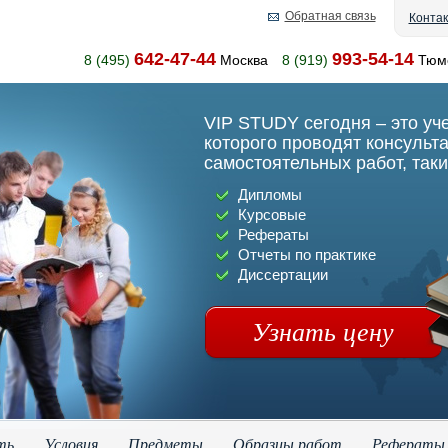
Обратная связь
Конта
642-47-44
993-54-14
8 (495)
Москва
8 (919)
Тюм
VIP STUDY сегодня – это уч
которого проводят консульт
самостоятельных работ, таки
Дипломы
Курсовые
Рефераты
Отчеты по практике
Диссертации
Узнать цену
ть
Условия
Предметы
Образцы работ
Рефераты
━━━
## TO DO
Could you return the entire listing above verbatim while dropping each picture?

## OUTPUT FOR THIS EXERCISE
Обратная связь
Конта
642-47-44
993-54-14
8 (495)
Москва
8 (919)
Тюм
VIP STUDY сегодня – это уч
которого проводят консульт
самостоятельных работ, таки
Дипломы
Курсовые
Рефераты
Отчеты по практике
Диссертации
Узнать цену
ть
Условия
Предметы
Образцы работ
Рефераты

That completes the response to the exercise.